Em se tratando de crime ambiental, tanto o poluidor direto quanto o indireto respondem pelos danos produzidos, independentemente de culpa ou dolo. Com essa fundamentação, o juiz Frederico dos Santos Messias, da 4ª Vara Cível de Santos (SP), condenou uma exportadora a pagar R$ 1,39 milhão de indenização por dano moral coletivo pelo transporte terrestre de quase 30 mil bois em condições degradantes até o Porto de Santos.
Conforme o julgador, embora não tenha executado o transporte dos bovinos, a exportadora o contratou e foi “financeiramente beneficiada” pela operação em condições precárias, respondendo por ela. “Nesse contexto, a requerida era responsável pela fiscalização das condições do transporte, não lhe sendo lícito valer-se de sua ‘cegueira deliberada’. Além disso, é certo que o transporte adequado dos animais, com mais caminhões e melhores condições, implicaria a elevação dos custos.”
Segundo os autos, os bois foram submetidos a longa viagem, pois os caminhões levaram entre dez e 13 horas para chegar a Santos, quando o limite máximo para esse tipo de transporte, conforme regulamento, é de oito horas. Tal situação deixou os animais extenuados, porque foram obrigados a viajar sobre os próprios dejetos, sem hidratação e alimentação adequada. Os veículos ainda apresentavam mau estado de conservação e pouca ventilação, sendo insuficiente o espaço para a acomodação dos bovinos.
A Lei 6.938/81, que dispõe sobre a Política Nacional do Meio Ambiente, define poluidor como a “pessoa física ou jurídica, de direito público ou privado, responsável, direta ou indiretamente, por atividade causadora de degradação ambiental” (artigo 3º, IV).

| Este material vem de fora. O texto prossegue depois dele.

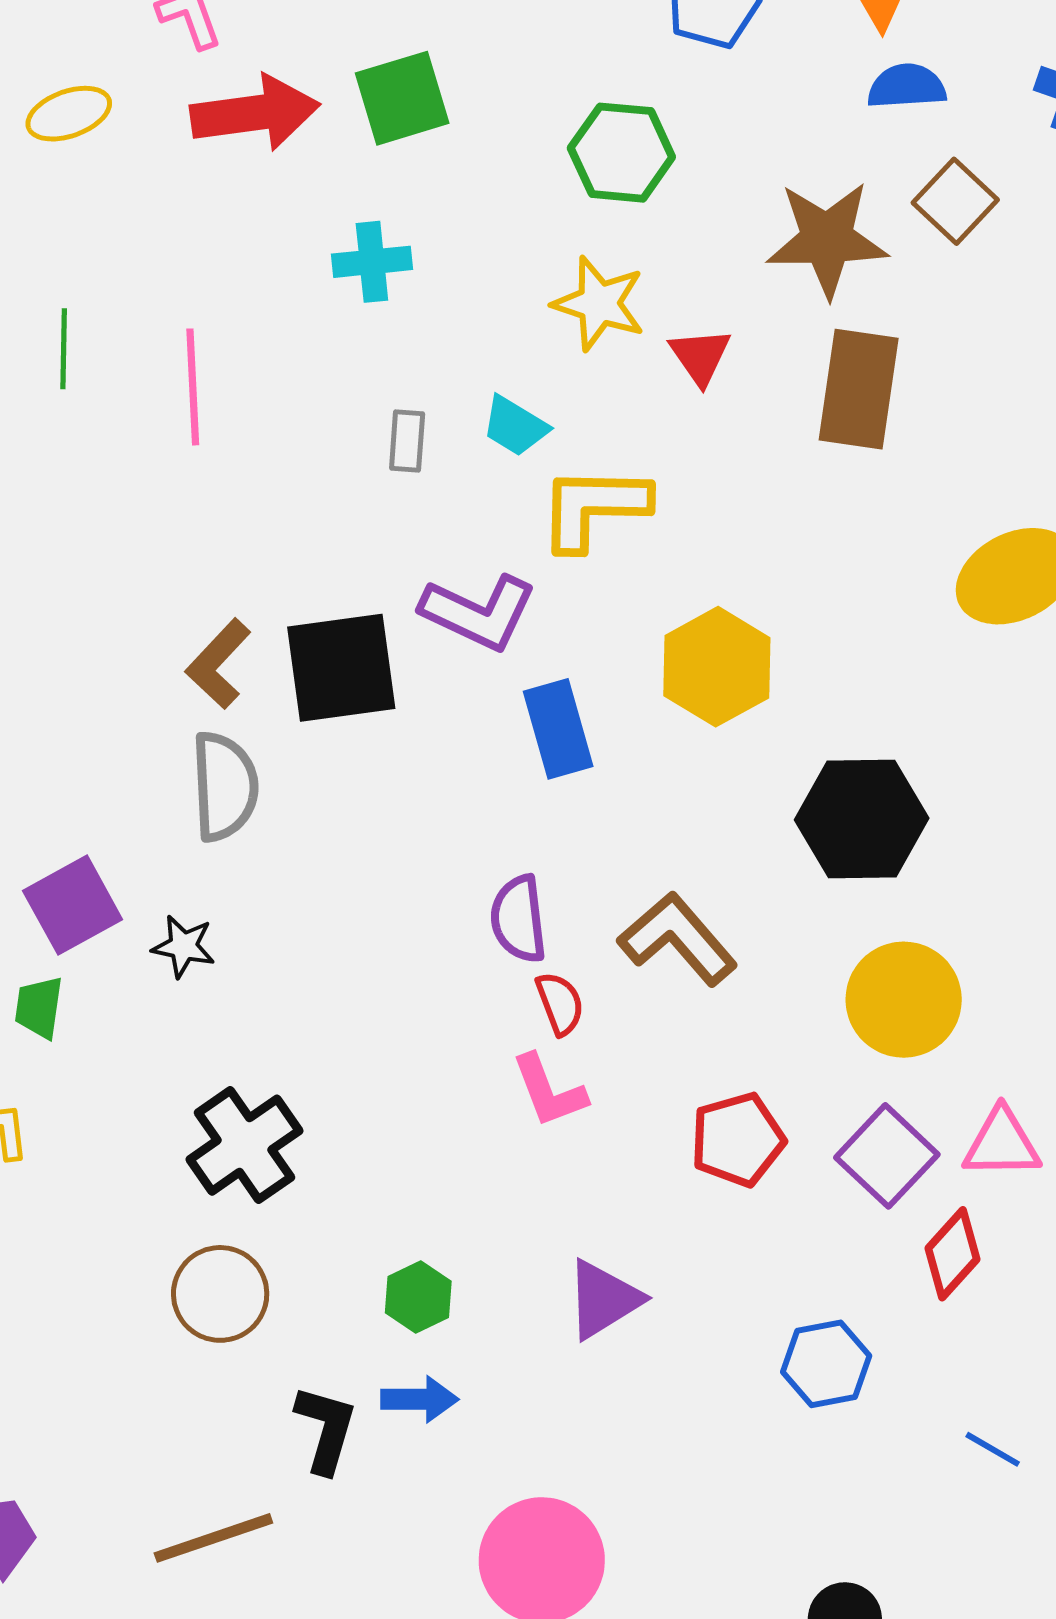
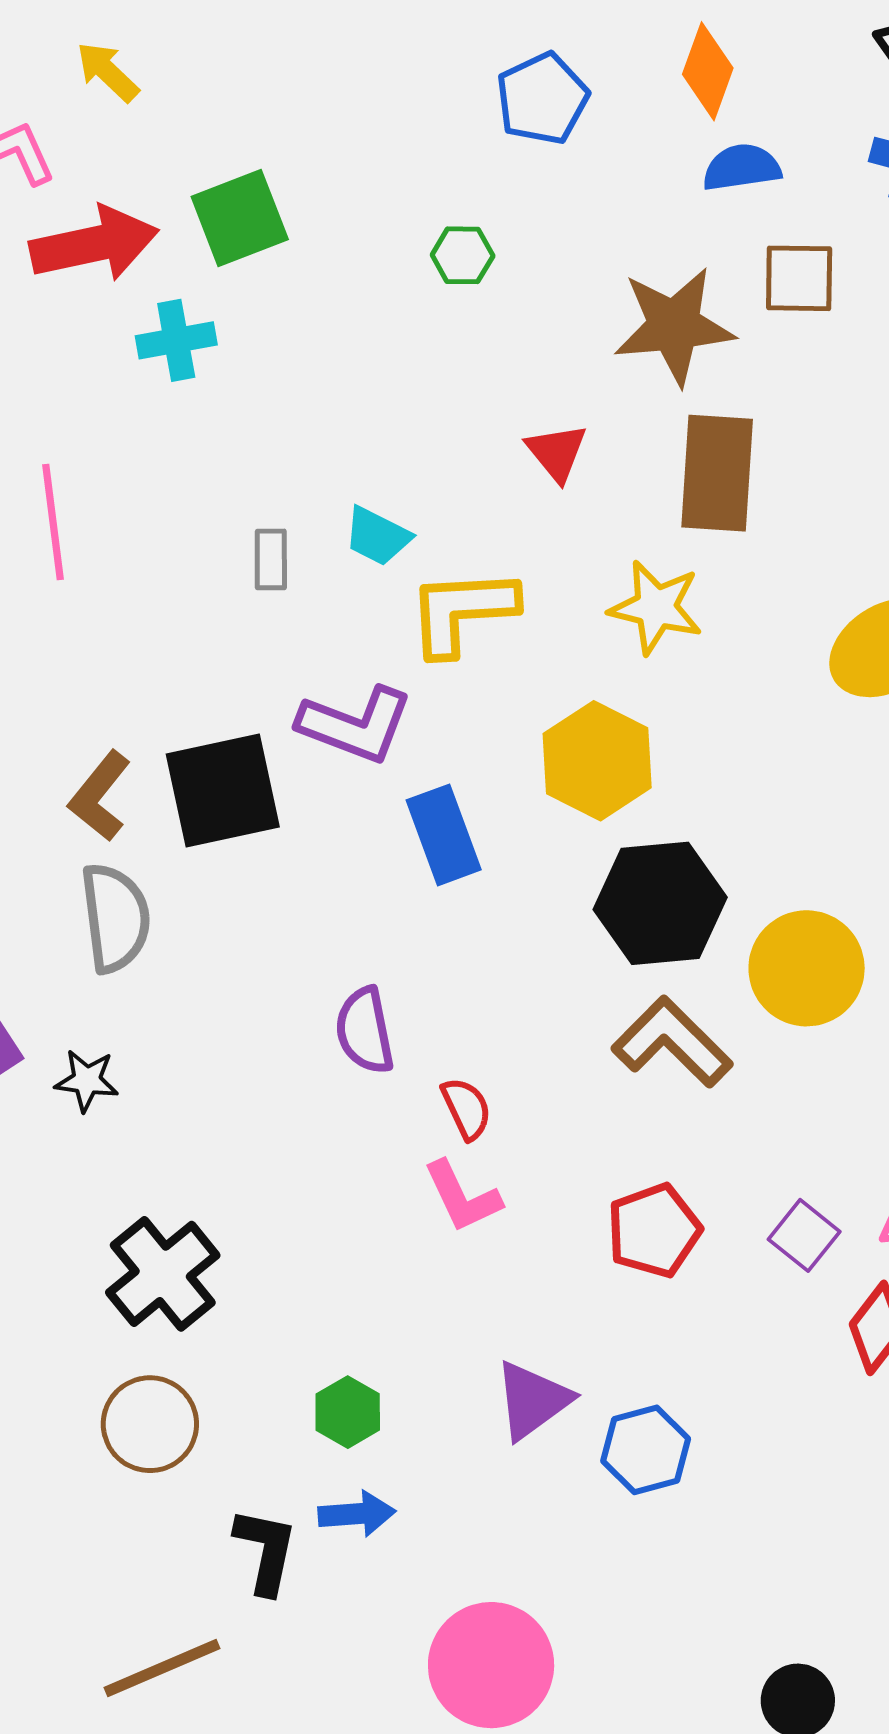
green hexagon: (621, 153) -> (463, 255), size x0.6
brown square: (955, 201) -> (799, 278), turned -38
cyan cross: (372, 262) -> (176, 340), moved
yellow star: (599, 304) -> (656, 607), moved
black hexagon: (862, 819) -> (660, 903), moved
purple semicircle: (519, 919) -> (365, 1031), moved
brown L-shape: (678, 939) -> (672, 1042), moved
yellow circle: (904, 1000) -> (807, 968), moved
purple square: (887, 1156) -> (804, 1235), size x0.7
blue hexagon: (826, 1364) -> (646, 1450), moved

A legislação também obriga o poluidor, “independentemente da existência de culpa, a indenizar ou reparar os danos causados ao meio ambiente e a terceiros, afetados por sua atividade” (artigo 14, parágrafo 1º).
Prolatada no último dia 14, a sentença julgou procedente na íntegra o pedido formulado pelo Ministério Público estadual em ação civil pública (ACP) de dano moral coletivo. O valor da indenização foi igual ao da multa administrativa aplicada à exportadora Minerva Foods por infrações ambientais (violência física e psicológica aos animais) detectadas por fiscais de Santos no transporte dos quase 30 mil bovinos. Contestada judicialmente pela ré, a penalidade municipal foi mantida em três instâncias.
“O valor da indenização pretendida é igual ao valor da penalidade administrativa já imposta, não havendo excesso a ser reconhecido. Somente um valor de indenização em patamar elevado será capaz de conduzir a empresa, para além de sua precificação de perdas, a repensar suas práticas empresariais. No estágio atual do mundo empresarial, a ‘pedagogia do bolso’ é a única eficaz”, salientou o magistrado. A verba indenizatória será destinada ao Fundo de Defesa dos Interesses Difusos do Estado de São Paulo.
Esferas distintas
Messias observou que a responsabilidade civil (apreciada na ACP) é independente da responsabilidade administrativa e da criminal, podendo o mesmo agente ser responsabilizado nas três esferas pela mesma conduta. Quanto ao mérito, de acordo com o juiz, a empresa não refutou os maus-tratos, que “restaram evidentes”, limitando-se a alegar ausência da sua responsabilidade e do dano. “Portanto, é inequívoca a ocorrência do dano moral coletivo e a responsabilidade da ré pela sua devida reparação.”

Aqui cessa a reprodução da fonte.